Both organizations agree that increasing the percentage of children and young adults vaccinated for HPV is critical to improving their health and reducing the risk of several related cancers. Also, programs aimed at preventing children and young adults from starting to smoke while encouraging current smokers to quit are another key component of the collaboration.

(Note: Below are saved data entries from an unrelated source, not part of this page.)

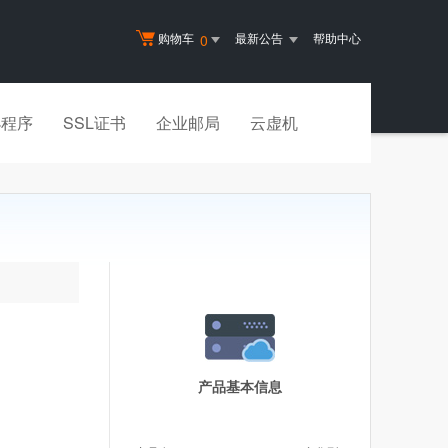
购物车
最新公告
帮助中心
0
小程序
SSL证书
企业邮局
云虚机
产品基本信息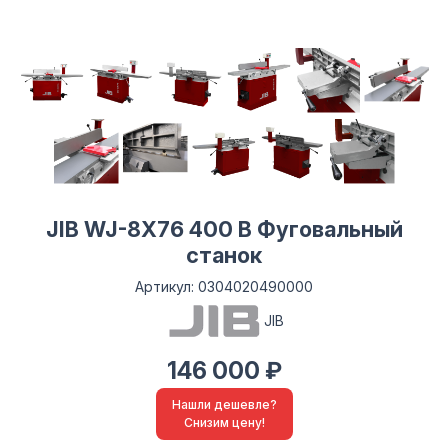
JIB WJ-8X76 400 B Фуговальный
станок
Артикул: 0304020490000
JIB
146 000 ₽
Нашли дешевле?
Снизим цену!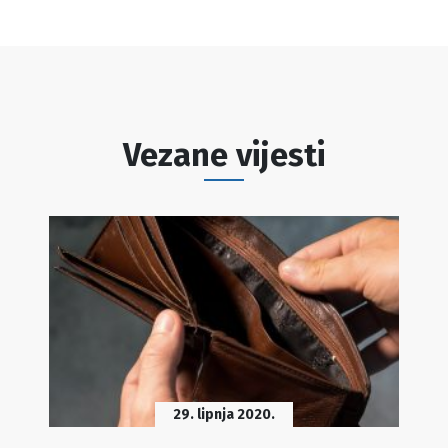
Vezane vijesti
29. lipnja 2020.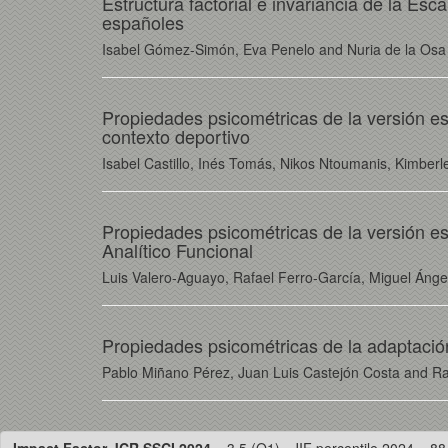
Estructura factorial e invariancia de la E
españoles
Isabel Gómez-Simón, Eva Penelo and Nuria de la Osa
Propiedades psicométricas de la versión e
contexto deportivo
Isabel Castillo, Inés Tomás, Nikos Ntoumanis, Kimber
Propiedades psicométricas de la versión es
Analítico Funcional
Luis Valero-Aguayo, Rafael Ferro-García, Miguel Áng
Propiedades psicométricas de la adaptació
Pablo Miñano Pérez, Juan Luis Castejón Costa and Ra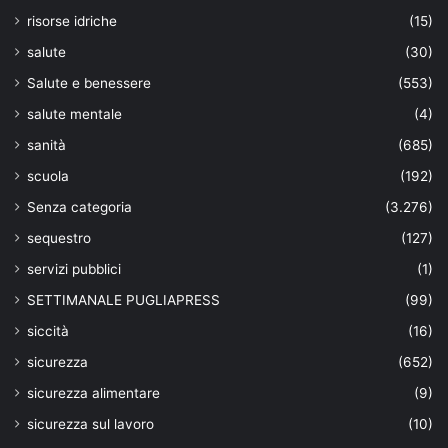
risorse idriche
(15)
salute
(30)
Salute e benessere
(553)
salute mentale
(4)
sanità
(685)
scuola
(192)
Senza categoria
(3.276)
sequestro
(127)
servizi pubblici
(1)
SETTIMANALE PUGLIAPRESS
(99)
siccità
(16)
sicurezza
(652)
sicurezza alimentare
(9)
sicurezza sul lavoro
(10)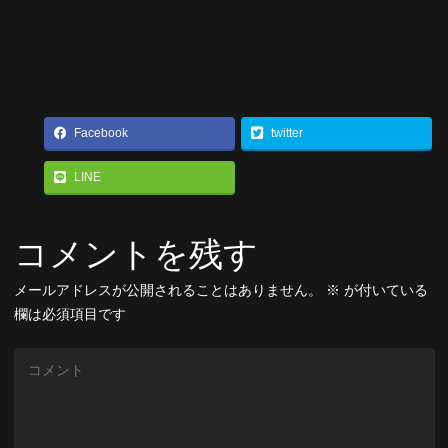
Facebook
twitter
LINE
コメントを残す
メールアドレスが公開されることはありません。
※
が付いている
欄は必須項目です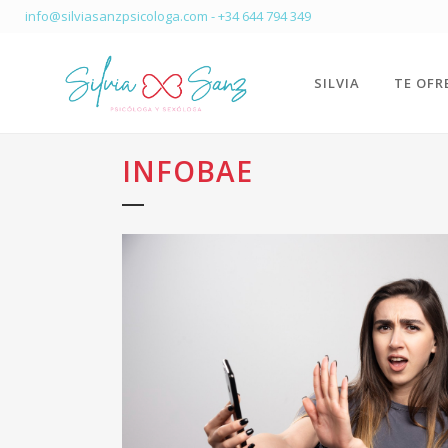
info@silviasanzpsicologa.com
-
+34 644 794 349
SILVIA
TE OFR
INFOBAE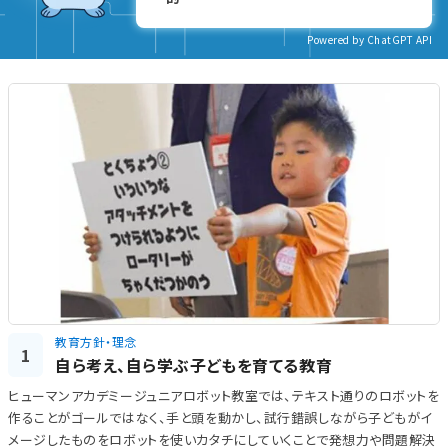
Powered by ChatGPT API
教育方針・理念
1
自ら考え、自ら学ぶ子どもを育てる教育
ヒューマンアカデミージュニアロボット教室では、テキスト通りのロボットを
作ることがゴールではなく、手と頭を動かし、試行錯誤しながら子どもがイ
メージしたものをロボットを使いカタチにしていくことで発想力や問題解決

“Tobacco use and HPV infection remain the leading causes of oral cancers,” said Marshall E. Hicks, MD, president ad interim, MD Anderson. “Through this collaboration, we have a significant opportunity to inform care providers and the public about the associated risks, and we can make a difference in the fight to end cancer.
According to the American Cancer Society, about 50,000 cancers of the oral cavity and pharynx will be diagnosed this year in the United States, with rates in men twice as high as those in women. These cancers often are not diagnosed until their late stages, when treatment is less effective, with 5-year survival rates of about 40%. Yet patients whose cancer is detected in stage I and II see survival rates up to 90%.

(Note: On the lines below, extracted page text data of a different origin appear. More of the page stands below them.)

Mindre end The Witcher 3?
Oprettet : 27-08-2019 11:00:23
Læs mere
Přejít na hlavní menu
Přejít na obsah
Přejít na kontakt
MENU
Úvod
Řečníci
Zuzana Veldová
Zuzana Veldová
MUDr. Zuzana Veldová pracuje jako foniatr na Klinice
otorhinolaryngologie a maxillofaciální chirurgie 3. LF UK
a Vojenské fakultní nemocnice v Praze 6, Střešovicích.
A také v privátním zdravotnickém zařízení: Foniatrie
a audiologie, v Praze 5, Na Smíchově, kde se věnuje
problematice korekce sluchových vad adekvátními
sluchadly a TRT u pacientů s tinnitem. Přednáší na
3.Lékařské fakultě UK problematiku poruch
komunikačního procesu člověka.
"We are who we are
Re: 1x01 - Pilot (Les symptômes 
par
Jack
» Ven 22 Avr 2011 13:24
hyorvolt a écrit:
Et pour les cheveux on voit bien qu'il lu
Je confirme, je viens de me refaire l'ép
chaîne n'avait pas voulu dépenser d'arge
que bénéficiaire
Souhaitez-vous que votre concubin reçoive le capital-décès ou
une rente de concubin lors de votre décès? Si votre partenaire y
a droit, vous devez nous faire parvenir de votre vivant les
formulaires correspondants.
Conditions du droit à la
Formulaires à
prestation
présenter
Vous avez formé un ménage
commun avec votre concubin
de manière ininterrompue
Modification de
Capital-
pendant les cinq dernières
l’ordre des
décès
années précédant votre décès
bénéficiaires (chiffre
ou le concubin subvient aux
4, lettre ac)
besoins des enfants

Tobacco use remains the leading preventable cause of cancer in the United States, responsible for about one third of all cases. HPV infections are responsible for approximately 70% of all oropharyngeal cancers, about 9,000 annually, as well as most cervical, anal, and genital cancers. HPV-related oropharyngeal cancers are 4 times more common in men than women, with their incidence rate rising significantly in recent years.